:: ENTRIES SUPPLIED ::
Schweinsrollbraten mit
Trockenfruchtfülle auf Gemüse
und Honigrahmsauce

==

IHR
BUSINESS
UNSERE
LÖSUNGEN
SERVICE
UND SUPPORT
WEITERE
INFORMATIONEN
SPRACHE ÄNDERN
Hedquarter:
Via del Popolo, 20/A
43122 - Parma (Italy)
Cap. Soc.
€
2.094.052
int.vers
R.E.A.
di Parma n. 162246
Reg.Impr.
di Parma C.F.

:: WHAT YOU WILL DO ::
Lines of the data above that include the string "Parma" must each be copied.

:: SOLUTION ::
43122 - Parma (Italy)
di Parma n. 162246
di Parma C.F.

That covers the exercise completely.